# What needs to be done:
Your copy should match the entries exactly, with the pictures left out.

Document structure recognition data:
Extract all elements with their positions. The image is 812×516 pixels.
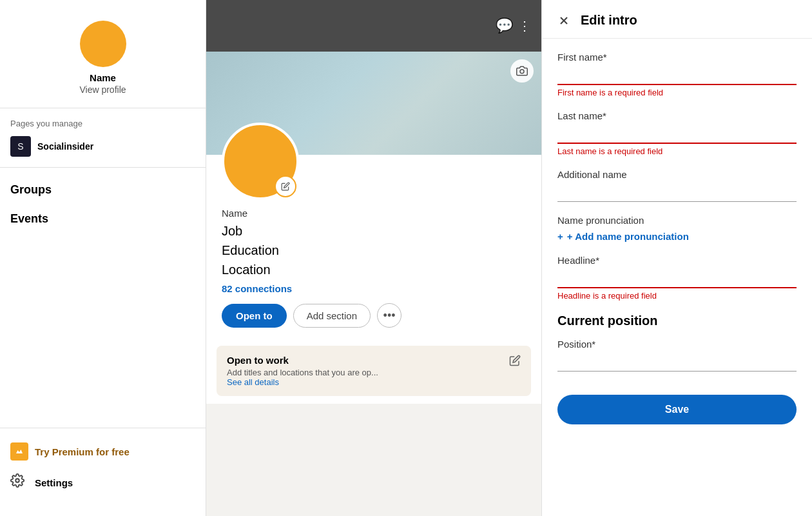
premium-icon [10,442,28,461]
top-bar: 💬 ⋮ [206,0,541,52]
open-to-work-title: Open to work [227,355,504,366]
first-name-error: First name is a required field [557,88,797,97]
position-label: Position* [557,339,797,350]
sidebar-pages-label: Pages you manage [0,114,206,131]
add-pronunciation-plus: + [557,231,563,242]
close-button[interactable] [557,14,570,27]
edit-panel-body: First name* First name is a required fie… [542,39,812,437]
cover-camera-button[interactable] [510,59,534,83]
last-name-label: Last name* [557,110,797,121]
sidebar-bottom: Try Premium for free Settings [0,428,206,506]
first-name-input[interactable] [557,65,797,85]
sidebar-groups-label[interactable]: Groups [0,173,206,202]
more-dots-icon[interactable]: ⋮ [518,18,531,34]
profile-job-line3: Location [222,263,271,277]
sidebar-user-name: Name [90,72,116,83]
add-pronunciation-text: + Add name pronunciation [567,231,689,242]
name-pronunciation-label: Name pronunciation [557,215,797,226]
more-dots-icon: ••• [383,309,396,322]
last-name-group: Last name* Last name is a required field [557,110,797,156]
headline-input[interactable] [557,268,797,288]
open-to-button[interactable]: Open to [222,304,287,328]
see-all-details-link[interactable]: See all details [227,377,504,387]
profile-info: Name Job Education Location 82 connectio… [206,203,541,338]
svg-point-1 [520,70,524,74]
svg-rect-0 [14,446,24,457]
open-to-work-desc: Add titles and locations that you are op… [227,368,504,377]
open-to-work-card: Open to work Add titles and locations th… [217,346,531,396]
profile-card: Name Job Education Location 82 connectio… [206,52,541,404]
sidebar-avatar [80,21,126,67]
name-pronunciation-group: Name pronunciation + + Add name pronunci… [557,215,797,242]
sidebar-page-item[interactable]: S Socialinsider [0,131,206,162]
edit-panel-header: Edit intro [542,0,812,39]
profile-job-line1: Job [222,224,242,238]
current-position-title: Current position [557,313,797,328]
profile-connections[interactable]: 82 connections [222,283,526,294]
add-pronunciation-link[interactable]: + + Add name pronunciation [557,231,797,242]
profile-name: Name [222,208,526,219]
avatar-edit-button[interactable] [275,175,296,197]
sidebar-premium-item[interactable]: Try Premium for free [0,436,206,467]
open-to-work-content: Open to work Add titles and locations th… [227,355,504,387]
additional-name-input[interactable] [557,183,797,202]
profile-actions: Open to Add section ••• [222,303,526,328]
add-section-button[interactable]: Add section [293,304,371,328]
last-name-input[interactable] [557,124,797,144]
sidebar-divider-1 [0,108,206,108]
additional-name-group: Additional name [557,169,797,202]
sidebar-page-name: Socialinsider [37,141,93,152]
additional-name-label: Additional name [557,169,797,180]
edit-panel-title: Edit intro [581,13,637,28]
sidebar-view-profile-link[interactable]: View profile [79,84,126,95]
settings-icon [10,473,28,491]
profile-job: Job Education Location [222,221,526,279]
main-content: 💬 ⋮ Name Job E [206,0,541,516]
settings-label: Settings [35,477,73,488]
chat-icon[interactable]: 💬 [496,17,513,34]
more-options-button[interactable]: ••• [377,303,401,328]
position-group: Position* [557,339,797,372]
premium-label: Try Premium for free [35,446,130,457]
first-name-label: First name* [557,52,797,63]
headline-error: Headline is a required field [557,291,797,301]
sidebar-events-label[interactable]: Events [0,202,206,231]
sidebar-settings-item[interactable]: Settings [0,467,206,498]
open-to-work-edit-button[interactable] [509,355,521,370]
profile-avatar-area [222,123,299,200]
headline-group: Headline* Headline is a required field [557,255,797,301]
sidebar-divider-2 [0,167,206,168]
edit-intro-panel: Edit intro First name* First name is a r… [541,0,812,516]
headline-label: Headline* [557,255,797,266]
first-name-group: First name* First name is a required fie… [557,52,797,97]
sidebar-page-icon: S [10,136,31,157]
save-button[interactable]: Save [557,395,797,424]
last-name-error: Last name is a required field [557,146,797,156]
left-sidebar: Name View profile Pages you manage S Soc… [0,0,206,516]
sidebar-profile: Name View profile [0,10,206,103]
profile-job-line2: Education [222,243,279,257]
position-input[interactable] [557,352,797,372]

# Expected answer:
Extract all elements with their positions. The image is 812×516 pixels.
premium-icon [10,442,28,461]
top-bar: 💬 ⋮ [206,0,541,52]
open-to-work-title: Open to work [227,355,504,366]
first-name-error: First name is a required field [557,88,797,97]
position-label: Position* [557,339,797,350]
sidebar-pages-label: Pages you manage [0,114,206,131]
add-pronunciation-plus: + [557,231,563,242]
close-button[interactable] [557,14,570,27]
edit-panel-body: First name* First name is a required fie… [542,39,812,437]
cover-camera-button[interactable] [510,59,534,83]
last-name-label: Last name* [557,110,797,121]
sidebar-bottom: Try Premium for free Settings [0,428,206,506]
first-name-input[interactable] [557,65,797,85]
sidebar-groups-label[interactable]: Groups [0,173,206,202]
more-dots-icon[interactable]: ⋮ [518,18,531,34]
profile-job-line3: Location [222,263,271,277]
sidebar-user-name: Name [90,72,116,83]
add-pronunciation-text: + Add name pronunciation [567,231,689,242]
name-pronunciation-label: Name pronunciation [557,215,797,226]
more-dots-icon: ••• [383,309,396,322]
last-name-group: Last name* Last name is a required field [557,110,797,156]
headline-input[interactable] [557,268,797,288]
open-to-button[interactable]: Open to [222,304,287,328]
see-all-details-link[interactable]: See all details [227,377,504,387]
profile-info: Name Job Education Location 82 connectio… [206,203,541,338]
svg-point-1 [520,70,524,74]
svg-rect-0 [14,446,24,457]
open-to-work-desc: Add titles and locations that you are op… [227,368,504,377]
open-to-work-card: Open to work Add titles and locations th… [217,346,531,396]
profile-card: Name Job Education Location 82 connectio… [206,52,541,404]
sidebar-avatar [80,21,126,67]
name-pronunciation-group: Name pronunciation + + Add name pronunci… [557,215,797,242]
sidebar-page-item[interactable]: S Socialinsider [0,131,206,162]
edit-panel-header: Edit intro [542,0,812,39]
profile-job-line1: Job [222,224,242,238]
current-position-title: Current position [557,313,797,328]
profile-connections[interactable]: 82 connections [222,283,526,294]
add-pronunciation-link[interactable]: + + Add name pronunciation [557,231,797,242]
profile-name: Name [222,208,526,219]
avatar-edit-button[interactable] [275,175,296,197]
sidebar-premium-item[interactable]: Try Premium for free [0,436,206,467]
open-to-work-content: Open to work Add titles and locations th… [227,355,504,387]
additional-name-input[interactable] [557,183,797,202]
profile-actions: Open to Add section ••• [222,303,526,328]
add-section-button[interactable]: Add section [293,304,371,328]
last-name-input[interactable] [557,124,797,144]
sidebar-divider-1 [0,108,206,108]
additional-name-group: Additional name [557,169,797,202]
sidebar-page-name: Socialinsider [37,141,93,152]
additional-name-label: Additional name [557,169,797,180]
edit-panel-title: Edit intro [581,13,637,28]
sidebar-view-profile-link[interactable]: View profile [79,84,126,95]
settings-icon [10,473,28,491]
profile-job: Job Education Location [222,221,526,279]
main-content: 💬 ⋮ Name Job E [206,0,541,516]
settings-label: Settings [35,477,73,488]
chat-icon[interactable]: 💬 [496,17,513,34]
more-options-button[interactable]: ••• [377,303,401,328]
position-group: Position* [557,339,797,372]
premium-label: Try Premium for free [35,446,130,457]
first-name-label: First name* [557,52,797,63]
headline-error: Headline is a required field [557,291,797,301]
sidebar-events-label[interactable]: Events [0,202,206,231]
sidebar-settings-item[interactable]: Settings [0,467,206,498]
open-to-work-edit-button[interactable] [509,355,521,370]
profile-avatar-area [222,123,299,200]
headline-group: Headline* Headline is a required field [557,255,797,301]
sidebar-divider-2 [0,167,206,168]
edit-intro-panel: Edit intro First name* First name is a r… [541,0,812,516]
headline-label: Headline* [557,255,797,266]
first-name-group: First name* First name is a required fie… [557,52,797,97]
sidebar-page-icon: S [10,136,31,157]
save-button[interactable]: Save [557,395,797,424]
last-name-error: Last name is a required field [557,146,797,156]
left-sidebar: Name View profile Pages you manage S Soc… [0,0,206,516]
sidebar-profile: Name View profile [0,10,206,103]
profile-job-line2: Education [222,243,279,257]
position-input[interactable] [557,352,797,372]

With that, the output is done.